However, the total amount of additional corporation tax collected in 2015/16 was 25% lower than one year earlier, when HMRC managed to net an extra £3.5bn, law firm Pinsent Masons said.
Heather Self, a partner at the firm, said that the fall in the amount recovered from the investigations could be an indication of a "lower-risk" approach to tax planning amongst large corporates over recent years.
“Intense media scrutiny and high-profile clamp downs by HMRC have pushed aggressive avoidance strategies off the agenda for many large businesses,” she added.
The firm said that the decline could also be explained by lower corporate tax rates, which reduce the corporate tax take, as well as the complexity of some cases.

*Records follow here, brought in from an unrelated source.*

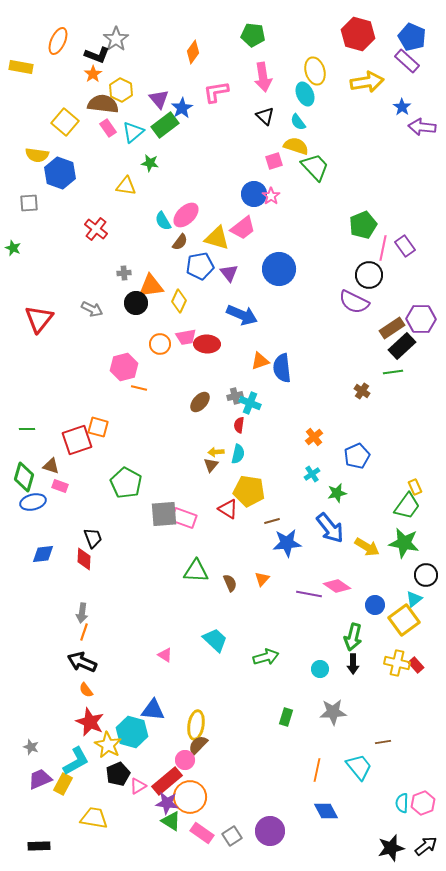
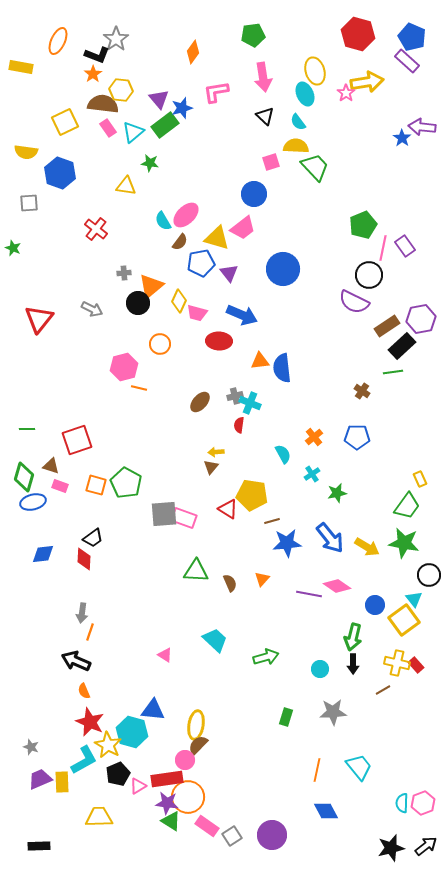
green pentagon at (253, 35): rotated 15 degrees counterclockwise
yellow hexagon at (121, 90): rotated 20 degrees counterclockwise
blue star at (402, 107): moved 31 px down
blue star at (182, 108): rotated 15 degrees clockwise
yellow square at (65, 122): rotated 24 degrees clockwise
yellow semicircle at (296, 146): rotated 15 degrees counterclockwise
yellow semicircle at (37, 155): moved 11 px left, 3 px up
pink square at (274, 161): moved 3 px left, 1 px down
pink star at (271, 196): moved 75 px right, 103 px up
blue pentagon at (200, 266): moved 1 px right, 3 px up
blue circle at (279, 269): moved 4 px right
orange triangle at (151, 286): rotated 32 degrees counterclockwise
black circle at (136, 303): moved 2 px right
purple hexagon at (421, 319): rotated 12 degrees counterclockwise
brown rectangle at (392, 328): moved 5 px left, 2 px up
pink trapezoid at (186, 337): moved 11 px right, 24 px up; rotated 25 degrees clockwise
red ellipse at (207, 344): moved 12 px right, 3 px up
orange triangle at (260, 361): rotated 12 degrees clockwise
orange square at (98, 427): moved 2 px left, 58 px down
cyan semicircle at (238, 454): moved 45 px right; rotated 42 degrees counterclockwise
blue pentagon at (357, 456): moved 19 px up; rotated 25 degrees clockwise
brown triangle at (211, 465): moved 2 px down
yellow rectangle at (415, 487): moved 5 px right, 8 px up
yellow pentagon at (249, 491): moved 3 px right, 4 px down
blue arrow at (330, 528): moved 10 px down
black trapezoid at (93, 538): rotated 75 degrees clockwise
black circle at (426, 575): moved 3 px right
cyan triangle at (414, 599): rotated 30 degrees counterclockwise
orange line at (84, 632): moved 6 px right
black arrow at (82, 662): moved 6 px left, 1 px up
orange semicircle at (86, 690): moved 2 px left, 1 px down; rotated 14 degrees clockwise
brown line at (383, 742): moved 52 px up; rotated 21 degrees counterclockwise
cyan L-shape at (76, 761): moved 8 px right, 1 px up
red rectangle at (167, 781): moved 2 px up; rotated 32 degrees clockwise
yellow rectangle at (63, 784): moved 1 px left, 2 px up; rotated 30 degrees counterclockwise
orange circle at (190, 797): moved 2 px left
yellow trapezoid at (94, 818): moved 5 px right, 1 px up; rotated 12 degrees counterclockwise
purple circle at (270, 831): moved 2 px right, 4 px down
pink rectangle at (202, 833): moved 5 px right, 7 px up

Self added, "We are seeing HMRC taking a more aggressive stance in relation to commercial transactions which were once seen as routine planning.
"The issues tend to be less clear cut, which can make them more difficult for HMRC to tackle.”
The report noted that HMRC and the Treasury are likely to be under pressure to show that they are taking a tough line with big corporates.
"It appears that HMRC is getting bolder at challenging the amount of profit of multinationals which should be allocated to UK economic activities.
“This is likely to result in higher corporation tax compliance yields in the future.”
The figures were collected from HMRC’s large business directorate, covering 2,100 of the country’s largest companies.